In Saturday's Wall Street Journal, Sebastian Mallaby has authored an intriguing article entitled: "The Fed Should Surprise Us." The thesis of the article is that Fed "transparency is not always virtuous." He argues that by being less transparent, the Fed "could discourage traders from taking on too much risk."

According to Mallaby, central bank transparency works until it does not. He cites the 1999 and mid-2000s as periods during which transparency "appeared" to be working. Flash forward a couple of years and that view had been OBE (overwhelmed by events).

Mallaby notes that the Fed learned the 1970s lesson but not the lesson of 2008. It will hike inflation and destroy jobs when inflation threatens. However, when other imbalances such as excessive credit creation and overvalued asset prices percolate, the Fed fails to take action. Interestingly, these positions become self fulfilling - as Mallaby states, "the calmer markets remain, the better central bankers feel."

It is hard to disagree with Mallaby. We recall the Fed's conference in Jackson Hole, Wyoming, in August 2005, at which Alan Greenspan (at the time nearing retirement) was "annointed" the "greatest" Fed chairman ever. Not four years later, in the midst of the global financial crisis, he sat in the hot seat before Congress and humbly admitted that his "ideology" had "failed." The hero at the 2005 Conference, it turns out, was Raghuram Rajan, who had the audacity to present a paper entitled: "Has Financial Development Made the World Riskier?" He concluded (correctly, in our view at the time) that it had. He later reflected that he felt "like an early Christian who had wandered into a convention of half-starved lions."
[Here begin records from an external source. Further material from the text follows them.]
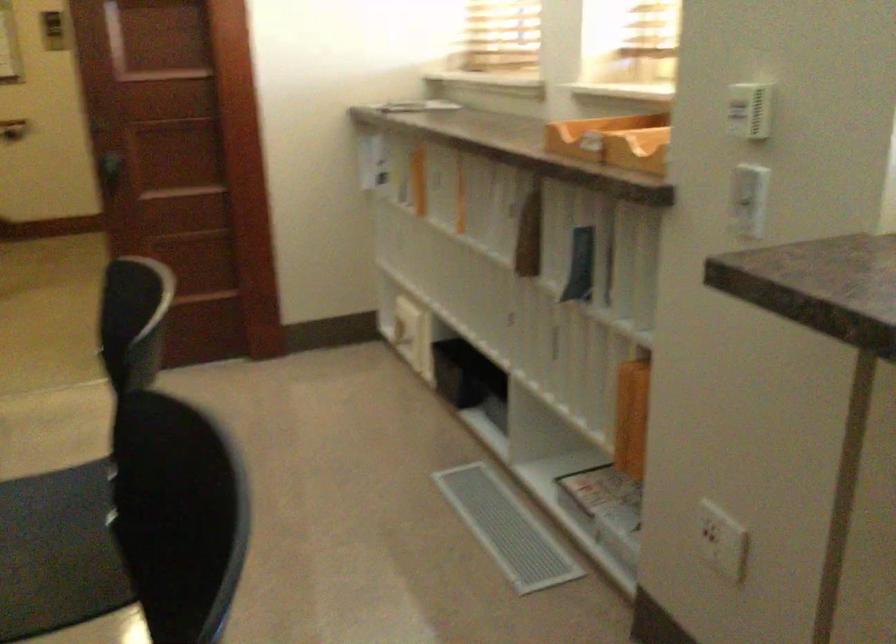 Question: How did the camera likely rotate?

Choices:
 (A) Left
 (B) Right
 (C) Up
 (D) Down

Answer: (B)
So what is the Fed to do? We agree that the Fed should act less predictably. Maintaining its current stance permits market participants opportunity to "game" the central bank. For example, as the Fed began to tighten the fed funds rate from 1% in 2004, it pre-announced rate hikes. Investors were understandably enthralled. Positions were built based on that continued trajectory. Today, as Mallaby notes, the situation is even more pronounced, given algorithmic trading, selling volatility, etc.
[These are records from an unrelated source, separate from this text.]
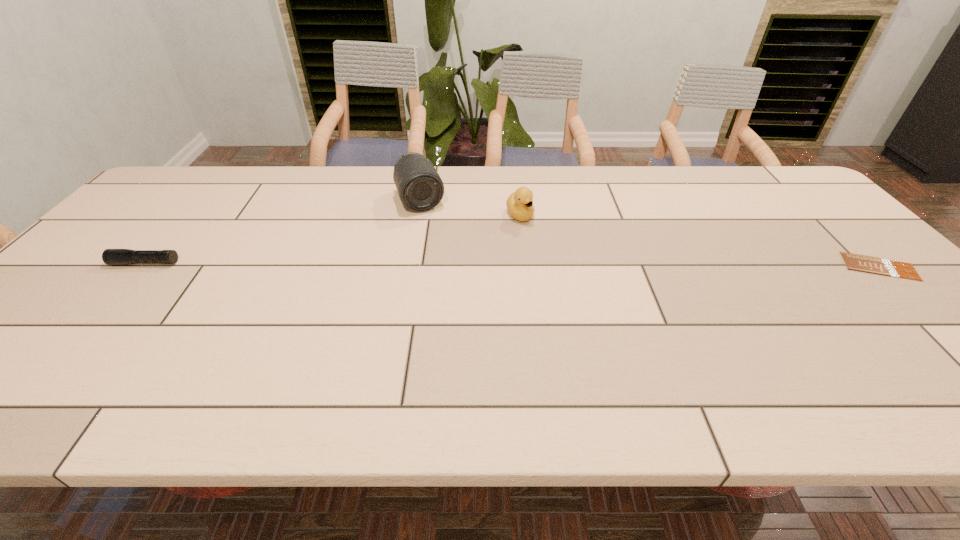 In order to click on blank space located on the surface of the third object from right to left in this screenshot , I will do `click(458, 291)`.

Locate an element on the screen. vacant space located on the surface of the third object from right to left is located at coordinates (448, 267).

Where is `vacant space located 0.340m on the surface of the third object from right to left`? This screenshot has height=540, width=960. vacant space located 0.340m on the surface of the third object from right to left is located at coordinates (458, 291).

Find the location of `free location located on the face of the duckling`. free location located on the face of the duckling is located at coordinates (589, 303).

You are a GUI agent. You are given a task and a screenshot of the screen. Output one action in this format:
    pyautogui.click(x=<x>, y=<y>)
    Task: Click on the vacant space located 0.360m on the face of the duckling
    This screenshot has width=960, height=540.
    Given the screenshot: What is the action you would take?
    pyautogui.click(x=594, y=308)

Identify the location of vacant space located 0.280m on the face of the duckling. This screenshot has width=960, height=540. (576, 287).

Locate an element on the screen. The width and height of the screenshot is (960, 540). object located in the far edge section of the desktop is located at coordinates (420, 188).

Where is `object located in the left edge section of the desktop`? The width and height of the screenshot is (960, 540). object located in the left edge section of the desktop is located at coordinates pyautogui.click(x=109, y=256).

You are a GUI agent. You are given a task and a screenshot of the screen. Output one action in this format:
    pyautogui.click(x=<x>, y=<y>)
    Task: Click on the object located in the right edge section of the desktop
    This screenshot has height=540, width=960.
    Given the screenshot: What is the action you would take?
    pyautogui.click(x=868, y=264)

Where is `vacant space at the far edge`? vacant space at the far edge is located at coordinates (256, 195).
Complacency reigns supreme today! These positions become self- fulfilling - belief that markets will remain calm generates positions that result in markets that are calm... until they are not (2000 and 2007-8)!
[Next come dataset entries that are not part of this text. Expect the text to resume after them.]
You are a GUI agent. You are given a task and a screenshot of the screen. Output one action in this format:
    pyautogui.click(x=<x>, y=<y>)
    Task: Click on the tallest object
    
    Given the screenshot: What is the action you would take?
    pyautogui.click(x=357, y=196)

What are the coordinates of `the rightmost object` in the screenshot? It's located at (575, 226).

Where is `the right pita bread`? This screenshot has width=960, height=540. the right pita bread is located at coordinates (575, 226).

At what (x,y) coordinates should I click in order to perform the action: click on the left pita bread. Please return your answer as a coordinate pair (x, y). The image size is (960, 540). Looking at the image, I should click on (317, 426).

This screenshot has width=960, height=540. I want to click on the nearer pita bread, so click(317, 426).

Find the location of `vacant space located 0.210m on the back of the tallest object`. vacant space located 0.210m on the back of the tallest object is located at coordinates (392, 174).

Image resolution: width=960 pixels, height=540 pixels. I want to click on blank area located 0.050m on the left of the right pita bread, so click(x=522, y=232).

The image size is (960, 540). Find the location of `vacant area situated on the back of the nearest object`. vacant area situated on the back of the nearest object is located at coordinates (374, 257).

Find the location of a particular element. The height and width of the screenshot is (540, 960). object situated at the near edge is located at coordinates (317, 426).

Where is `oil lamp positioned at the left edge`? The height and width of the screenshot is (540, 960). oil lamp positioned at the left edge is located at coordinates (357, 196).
What tends to follow these periods of market complacency can quickly become very ugly. There is much to be said for the Fed abandoning transparency and "acting less predictably." The alternative (e.g. "continued transparency") is for these positions (e.g., selling volatility, etc.) to continue to accumulate in an environment of generalized complacency, ultimately triggering a massive unwind when the crisis inevitably arrives.

Conclusion

One caveat we would add to Mallaby's argument is the sizable private sector debt ratio that presently exists. Despite the crisis, private sector leverage remains high (at about 150% of GDP versus 170% in 2008). If the Fed becomes less transparent at this point in time and unexpectedly raises rates, the impact could be quite significant, given risks of deleveraging and balance-sheet recession. However, a return to a more "ambivalent" posture by the central bank makes very good sense.

It is difficult to forecast market complacency or how long today's "complacent" environment might persist. Given current asset class valuations (expensive virtually across-the-board, with the exception, perhaps of non-US equities), we currently hold a 16% cash position in our multi- asset class portfolio. With that said, our current Market State currently reveals few signs of market turbulence. The reality is that market sentiment can turn on a dime, so we intend to be prepared. We are willing to sacrifice modest upside for capital preservation in the current environment.